Living History

20 April 2007



World War I Vet Visits English School

About forty English school kids at Wilnecote High School in Tamworth, Staffordshire, had a special guest visit their class recently. While the break from the usual drudgery that is school when one is 14 was welcome, the occasion is one they will remember for the rest of their lives. Henry Allingham, who at 110 is Britain’s oldest man and a World War I veteran, came by to talk to the class, some of whom may live into the 22nd century.

Mr. Allingham, who was born in Clapham on June 6, 1896, started his war as an Air Mechanic Second Class on September 21, 1915. In May 1916, he was assigned to the HMS Kingfisher, which had a Sopwith Seaplane onboard. As a result of this posting, he is the last survivor of the Battle of Jutland. He also saw service at Ypres and the Somme. Mr. Allingham is the last surviving founding member of the Royal Air Force.

He came to Wilnecote High School after the students there wrote letters to various war veterans asking for details about their service. Mr. Allingham offered to answer their questions in person. One young lady probably got more than she bargained for when she asked him what he remembered most from the Great War. He told her of a rain-filled hole he had fallen into, “Dead rats in that shell hole, human flesh, all rotting, who knows what in there...it was terrible.” He also told the generation of English kids who have always had fresh fruit at the supermarket about two oranges he gave to a couple of German children. “They [the Jaffa oranges] were not gold-dust then,” he said. “They were platinum dust.”

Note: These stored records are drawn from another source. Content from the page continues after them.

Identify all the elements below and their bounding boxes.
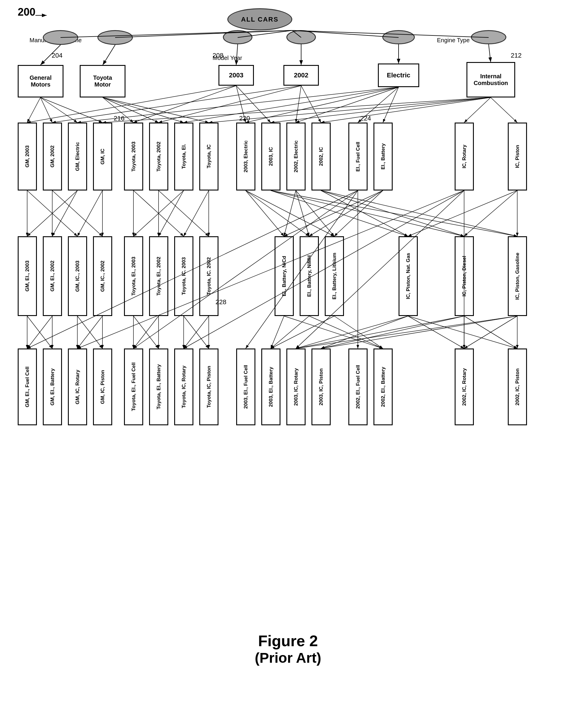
svg-line-92 <box>271 316 284 348</box>
svg-line-47 <box>52 191 77 236</box>
figure-title: Figure 2 <box>0 632 576 650</box>
svg-line-38 <box>271 97 491 122</box>
box-v-2002ic: 2002, IC <box>312 122 331 191</box>
svg-line-103 <box>321 316 464 348</box>
svg-line-27 <box>159 86 301 122</box>
ref-224: 224 <box>360 115 371 122</box>
box-v-gmic: GM, IC <box>93 122 112 191</box>
svg-line-43 <box>27 191 77 236</box>
svg-line-54 <box>134 191 184 236</box>
box-v-icpistongasoline: IC, Piston, Gasoline <box>508 236 527 316</box>
svg-line-17 <box>40 97 103 122</box>
box-v-2003elfuelcell: 2003, El., Fuel Cell <box>236 348 255 425</box>
box-v-elbattery: El., Battery <box>373 122 393 191</box>
svg-line-101 <box>408 316 517 348</box>
ref-220: 220 <box>239 115 250 122</box>
box-v-2002elbattery: 2002, El., Battery <box>373 348 393 425</box>
svg-line-15 <box>40 97 52 122</box>
oval-manufacturer-2 <box>97 30 133 45</box>
box-general-motors: GeneralMotors <box>18 65 63 97</box>
svg-line-9 <box>103 45 115 65</box>
svg-line-55 <box>159 191 184 236</box>
box-v-elbatterynimh: El., Battery, NiMH <box>300 236 319 316</box>
svg-line-63 <box>271 191 517 236</box>
oval-engine-2 <box>471 30 506 44</box>
svg-line-33 <box>296 87 399 122</box>
figure-subtitle: (Prior Art) <box>0 650 576 666</box>
diagram-container: 200 ALL CARS Manufacturer Name Engine Ty… <box>0 0 576 620</box>
box-v-2002icpiston: 2002, IC, Piston <box>508 348 527 425</box>
svg-line-82 <box>77 316 103 348</box>
ref-216: 216 <box>114 115 124 122</box>
box-v-icpistonnatgas: IC, Piston, Nat. Gas <box>399 236 418 316</box>
svg-line-107 <box>321 316 517 348</box>
svg-line-35 <box>383 87 399 122</box>
svg-line-77 <box>27 316 52 348</box>
ref-208: 208 <box>212 52 224 59</box>
svg-line-98 <box>296 316 408 348</box>
box-v-2003elbattery: 2003, El., Battery <box>261 348 281 425</box>
box-electric: Electric <box>378 63 419 87</box>
svg-line-100 <box>408 316 464 348</box>
svg-line-90 <box>184 316 209 348</box>
figure-caption: Figure 2 (Prior Art) <box>0 626 576 666</box>
box-v-toyotaelbattery: Toyota, El., Battery <box>149 348 168 425</box>
svg-line-32 <box>246 87 399 122</box>
svg-line-40 <box>464 97 491 122</box>
box-v-icpiston: IC, Piston <box>508 122 527 191</box>
svg-line-95 <box>309 316 383 348</box>
box-v-2003electric: 2003, Electric <box>236 122 255 191</box>
box-v-gmicrotary: GM, IC, Rotary <box>68 348 87 425</box>
box-v-toyotaelfuelcell: Toyota, El., Fuel Cell <box>124 348 143 425</box>
svg-line-37 <box>209 97 491 122</box>
svg-line-61 <box>271 191 408 236</box>
box-v-icrotary: IC, Rotary <box>455 122 474 191</box>
svg-line-116 <box>296 191 464 348</box>
box-v-gmel2002: GM, El., 2002 <box>43 236 62 316</box>
oval-engine-1 <box>382 30 415 44</box>
box-internal-combustion: InternalCombustion <box>466 62 515 97</box>
svg-line-60 <box>246 191 334 236</box>
svg-line-19 <box>103 97 159 122</box>
svg-line-41 <box>491 97 517 122</box>
svg-line-16 <box>40 97 77 122</box>
ref-212: 212 <box>511 52 522 59</box>
svg-line-106 <box>296 316 517 348</box>
svg-line-108 <box>464 316 517 348</box>
box-v-elfuelcell: El., Fuel Cell <box>348 122 368 191</box>
svg-line-29 <box>301 86 321 122</box>
box-v-2003ic: 2003, IC <box>261 122 281 191</box>
svg-line-28 <box>296 86 301 122</box>
svg-line-71 <box>309 191 383 236</box>
engine-label: Engine Type <box>437 37 470 44</box>
box-v-toyotaicrotary: Toyota, IC, Rotary <box>174 348 193 425</box>
svg-line-89 <box>184 316 209 348</box>
svg-line-74 <box>464 191 517 236</box>
box-2003: 2003 <box>219 65 254 86</box>
box-v-elbatterynicd: El., Battery, NiCd <box>275 236 294 316</box>
box-v-gmelfuelcell: GM, El., Fuel Cell <box>18 348 37 425</box>
svg-line-66 <box>296 191 334 236</box>
svg-line-97 <box>334 316 383 348</box>
svg-line-30 <box>77 87 399 122</box>
box-v-2002icrotary: 2002, IC, Rotary <box>455 348 474 425</box>
svg-line-3 <box>115 30 292 37</box>
box-v-gmelectric: GM, Electric <box>68 122 87 191</box>
svg-line-78 <box>27 316 52 348</box>
oval-modelyear-2 <box>286 30 316 44</box>
diagram-number: 200 <box>18 6 35 18</box>
svg-line-58 <box>246 191 284 236</box>
top-node-label: ALL CARS <box>241 16 279 23</box>
svg-line-65 <box>296 191 309 236</box>
box-v-gmic2003: GM, IC., 2003 <box>68 236 87 316</box>
svg-line-93 <box>284 316 383 348</box>
svg-line-2 <box>60 30 292 37</box>
svg-line-59 <box>246 191 309 236</box>
box-v-toyotaic2003: Toyota, IC. 2003 <box>174 236 193 316</box>
svg-line-46 <box>27 191 77 236</box>
svg-line-72 <box>334 191 383 236</box>
svg-line-36 <box>103 97 491 122</box>
box-v-2003icpiston: 2003, IC, Piston <box>312 348 331 425</box>
box-v-gm2003: GM, 2003 <box>18 122 37 191</box>
svg-line-23 <box>134 86 236 122</box>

Mr. Allingham, though, didn’t get to be 110 without a sense of humor. When asked what the worst war was, he told his young friend, “The one I had!” And “How would you like to be remembered?” prompted him to reply, “I couldn’t care less.” He also has no small admiration for the self-confidence exhibited by the kids of Britain, “Much different from my day when children were to be seen and not heard.”

Faye Chadwick, one of Mr. Allingham’s new mates, told the BBC after this visit, “Textbooks are good but they aren’t necessarily reliable whereas Henry’s accounts are accurate as he has been there and actually seen it all happen.” Her fellow student Thomas Wooding agreed, “The books don’t tell you what it was really like but this is somebody who has been in battle themselves.”

It is said that history repeats itself and historians repeat one another. That tends to bore the bejesus out of the young. When the link is made, though, to living human beings to whom the past events happened, they take on a different view. Mr. Allingham has rendered Queen and Country yet another service.